I would love to see the study repeated I’m depressed people using 25OH Vit d levels and treating with supplementation to a different subset of 25 oh bird levels say 80-100, 100-120, 120-140.
That would , in my opinion, be a more useful study
low vitamin D
Do those with low vitamin D also have other characteristics that go with depression? i.e. alcohol use?

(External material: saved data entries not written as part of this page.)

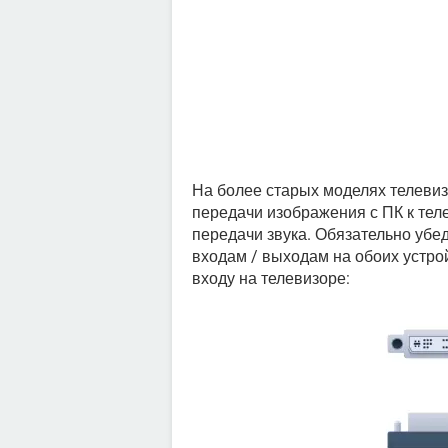
На более старых моделях телевиз
передачи изображения с ПК к тел
передачи звука. Обязательно убе
входам / выходам на обоих устрой
входу на телевизоре: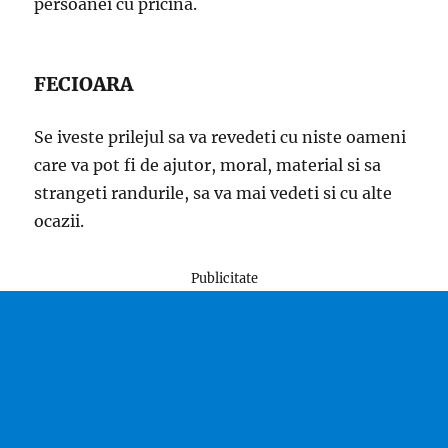
persoanei cu pricina.
FECIOARA
Se iveste prilejul sa va revedeti cu niste oameni
care va pot fi de ajutor, moral, material si sa
strangeti randurile, sa va mai vedeti si cu alte
ocazii.
Publicitate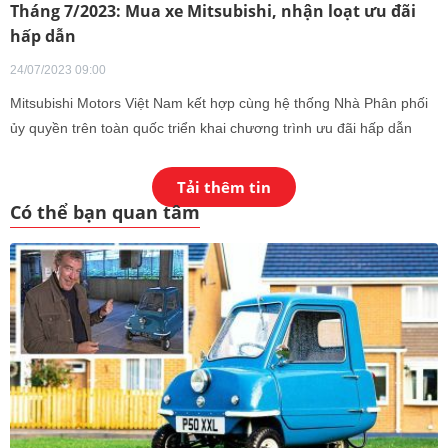
Tháng 7/2023: Mua xe Mitsubishi, nhận loạt ưu đãi
hấp dẫn
24/07/2023 09:00
Mitsubishi Motors Việt Nam kết hợp cùng hệ thống Nhà Phân phối
ủy quyền trên toàn quốc triển khai chương trình ưu đãi hấp dẫn
dành tặng cho tất cả khách hàng khi mua xe Mitsubishi trong tháng
7/2023.
Tải thêm tin
Có thể bạn quan tâm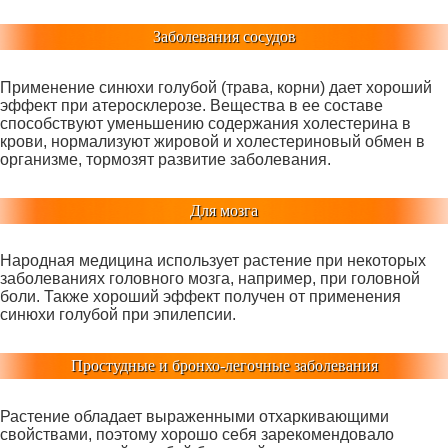
Заболевания сосудов
Применение синюхи голубой (трава, корни) дает хороший
эффект при атеросклерозе. Вещества в ее составе
способствуют уменьшению содержания холестерина в
крови, нормализуют жировой и холестериновый обмен в
организме, тормозят развитие заболевания.
Для мозга
Народная медицина использует растение при некоторых
заболеваниях головного мозга, например, при головной
боли. Также хороший эффект получен от применения
синюхи голубой при эпилепсии.
Простудные и бронхо-легочные заболевания
Растение обладает выраженными отхаркивающими
свойствами, поэтому хорошо себя зарекомендовало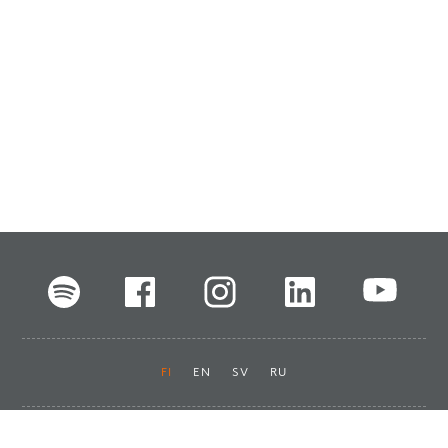
FI
EN
SV
RU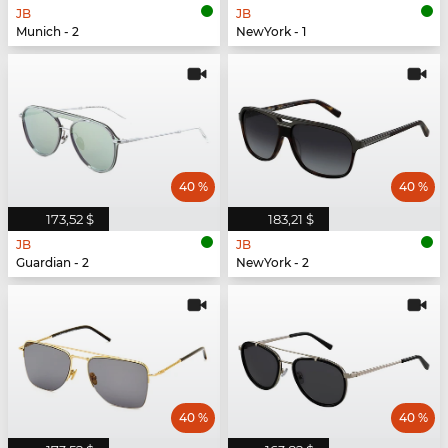
JB
JB
Munich - 2
NewYork - 1
40 %
40 %
173,52 $
183,21 $
JB
JB
Guardian - 2
NewYork - 2
40 %
40 %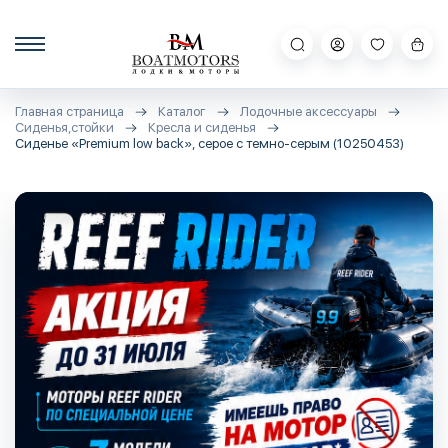
Главная страница
Каталог
Лодочные аксессуары
Сиденья,стойки
Кресла и сиденья
Сиденье «Premium low back», серое с темно-серым (10250453)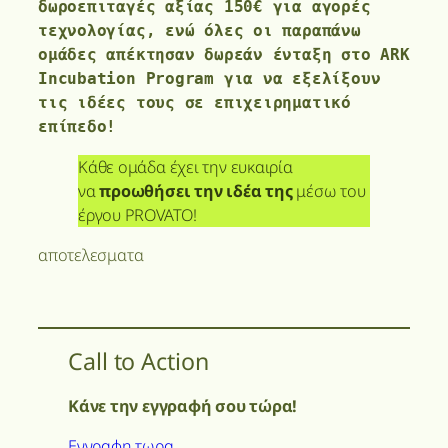
δωροεπιταγές αξίας 150€ για αγορές 
τεχνολογίας, ενώ όλες οι παραπάνω 
ομάδες απέκτησαν δωρεάν ένταξη στο ARK 
Incubation Program για να εξελίξουν 
τις ιδέες τους σε επιχειρηματικό 
επίπεδο!
Κάθε ομάδα έχει την ευκαιρία
να
προωθήσει την ιδέα της
μέσω του
έργου PROVATO!
αποτελεσματα
Call to Action
Κάνε την εγγραφή σου τώρα!
Εγγραφη τωρα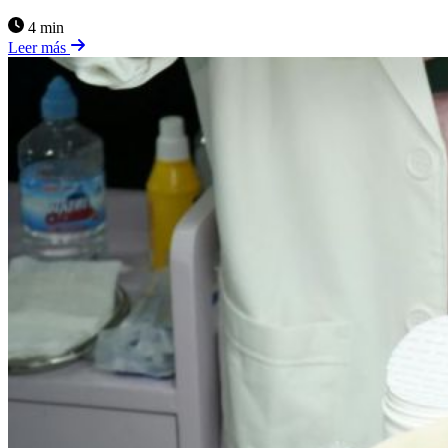
4 min
Leer más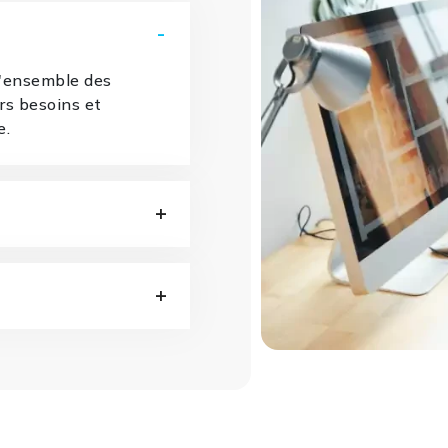
l'ensemble des
urs besoins et
e.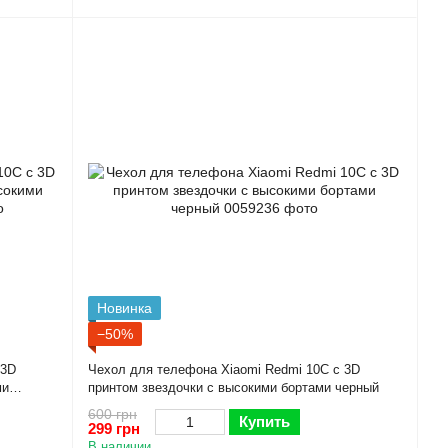
Новинка
−50%
 3D
Чехол для телефона Xiaomi Redmi 10C с 3D
ми
принтом звездочки с высокими бортами черный
600 грн
Купить
299 грн
В наличии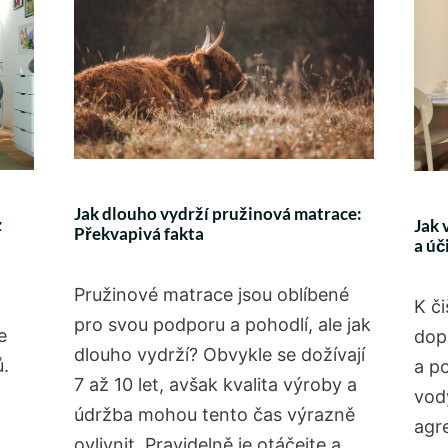
Jak dlouho vydrží pružinová matrace:
z
Jak 
Překvapivá fakta
a úč
Pružinové matrace jsou oblíbené
K č
pro svou podporu a pohodlí, ale jak
e
dop
dlouho vydrží? Obvykle se dožívají
ů.
a po
7 až 10 let, avšak kvalita výroby a
vod
údržba mohou tento čas výrazně
agr
ovlivnit. Pravidelně je otáčejte a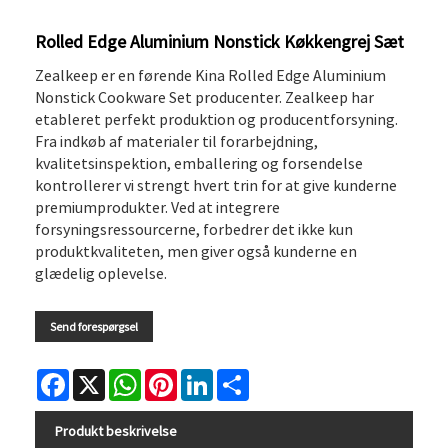
Rolled Edge Aluminium Nonstick Køkkengrej Sæt
Zealkeep er en førende Kina Rolled Edge Aluminium
Nonstick Cookware Set producenter. Zealkeep har
etableret perfekt produktion og producentforsyning.
Fra indkøb af materialer til forarbejdning,
kvalitetsinspektion, emballering og forsendelse
kontrollerer vi strengt hvert trin for at give kunderne
premiumprodukter. Ved at integrere
forsyningsressourcerne, forbedrer det ikke kun
produktkvaliteten, men giver også kunderne en
glædelig oplevelse.
Send forespørgsel
Facebook
X
WhatsApp
Pinterest
LinkedIn
Share
Produkt beskrivelse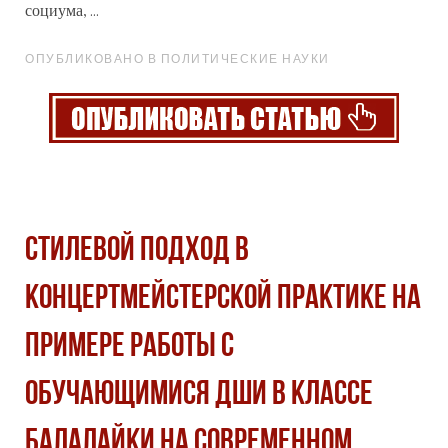
социума, ...
ОПУБЛИКОВАНО В ПОЛИТИЧЕСКИЕ НАУКИ
СТИЛЕВОЙ ПОДХОД В
КОНЦЕРТМЕЙСТЕРСКОЙ ПРАКТИКЕ НА
ПРИМЕРЕ РАБОТЫ С
ОБУЧАЮЩИМИСЯ ДШИ В КЛАССЕ
БАЛАЛАЙКИ НА СОВРЕМЕННОМ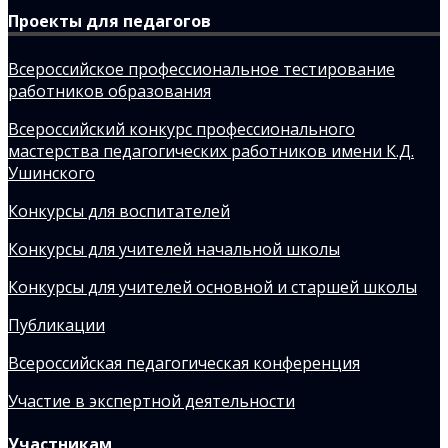
Проекты для педагогов
Всероссийское профессиональное тестирование
работников образования
Всероссийский конкурс профессионального
мастерства педагогических работников имени К.Д.
Ушинского
Конкурсы для воспитателей
Конкурсы для учителей начальной школы
Конкурсы для учителей основной и старшей школы
Публикации
Всероссийская педагогическая конференция
Участие в экспертной деятельности
Участникам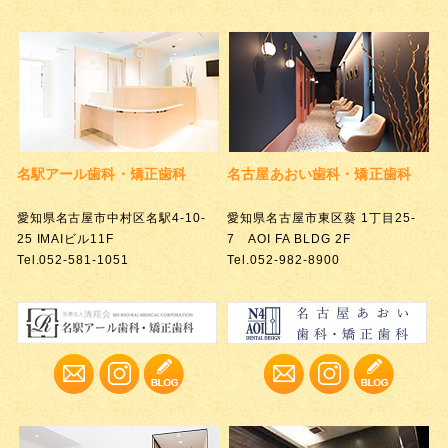
名駅アール歯科・矯正歯科
名古屋あおい歯科・矯正歯科
愛知県名古屋市中村区名駅4-10-
愛知県名古屋市東区葵 1丁目25-
25 IMAIビル11F
7 AOI FA BLDG 2F
Tel.052-581-1051
Tel.052-982-8900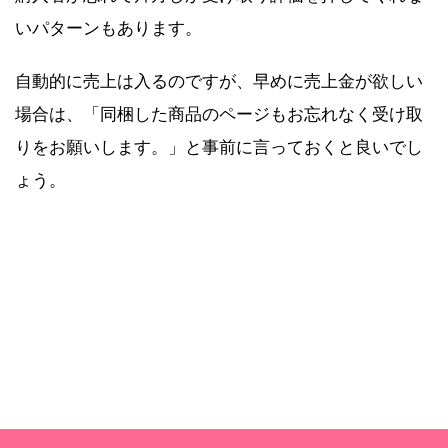
いパターンもあります。
自動的に売上は入るのですが、早めに売上金が欲しい
場合は、「同梱した商品のページもお忘れなく受け取
りをお願いします。」と事前に言っておくと良いでし
ょう。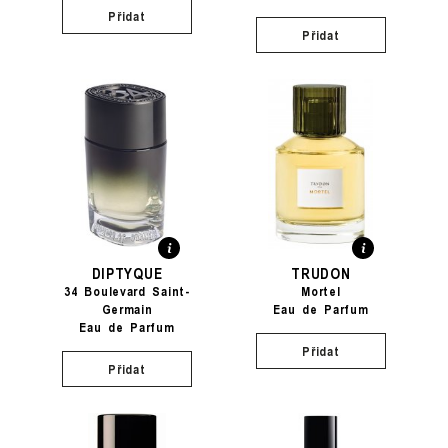
Přidat
Přidat
DIPTYQUE
TRUDON
34 Boulevard Saint-
Mortel
Germain
Eau de Parfum
Eau de Parfum
Přidat
Přidat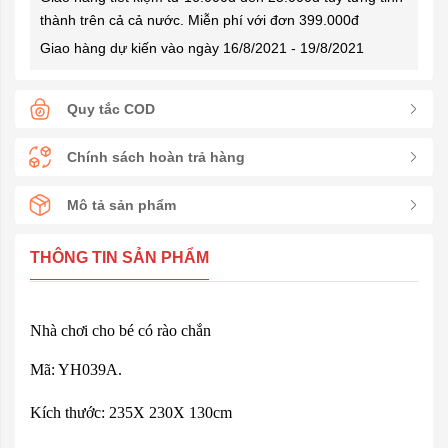
thành trên cả cả nước. Miễn phí với đơn 399.000đ
Giao hàng dự kiến vào ngày 16/8/2021 - 19/8/2021
Quy tắc COD
Chính sách hoàn trả hàng
Mô tả sản phẩm
THÔNG TIN SẢN PHẨM
Nhà chơi cho bé có rào chắn
Mã: YH039A.
Kích thước: 235X 230X 130cm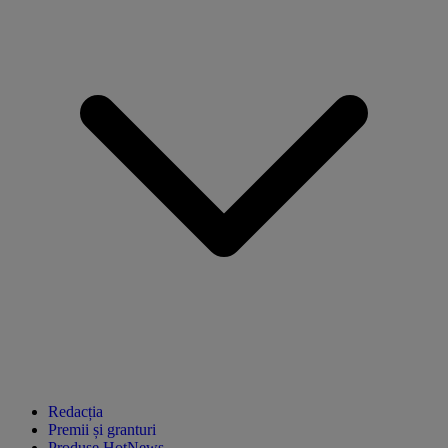
Redacția
Premii și granturi
Produse HotNews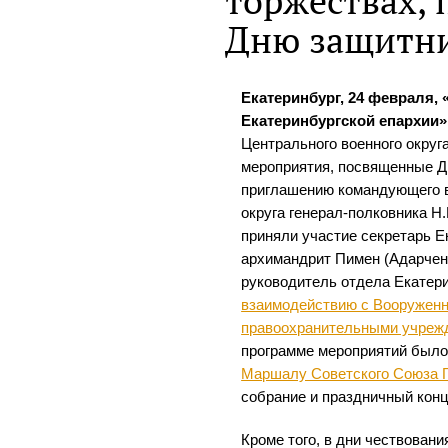
торжествах,
Дню защитни
Екатеринбург, 24 февраля,
Екатеринбургской епархии»
Центрального военного окру
мероприятия, посвященные Д
приглашению командующего в
округа генерал-полковника Н.
приняли участие секретарь Е
архимандрит Пимен (Адарченк
руководитель отдела Екатер
взаимодействию с Вооружен
правоохранительными учреж
программе мероприятий было
Маршалу Советского Союза Г
собрание и праздничный кон
Кроме того, в дни чествован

Vitamin D is a marker not a therapeutic
Once we start seeing low vitamin D levels as a marker for poor health and frailty rather than as some sort of miracle therapeutic, people will stop wasting time on these studies which are almost invariably negative
No
No comment
Time to stop superstition and fraud
This is just one of many papers that disprove the value of non-guided vitamin supplementation. Some person makes up an idea in his garage like: "hmmm... maybe a lot of vitamin D will treat depression" or "turmeric is good for the joints". That person markets their idea on social media and makes a lot of money. Scientists then have to spend a lot of time and recourse disproving these silly ideas. It is time we embrace our body of evidence and stop entertaining nutritionist views that continue to promote unnecessary use of vitamins, food supplementation and homeopathic remedies that "decrease inflammation". Pharmacies should also stop making a profit of homeopathic non-evidence based treatments if they want to align themselves with real scientists. These 'treatments' are fraudulent and the mere fact that they are sold in pharmacies give them some merit to a trusting society.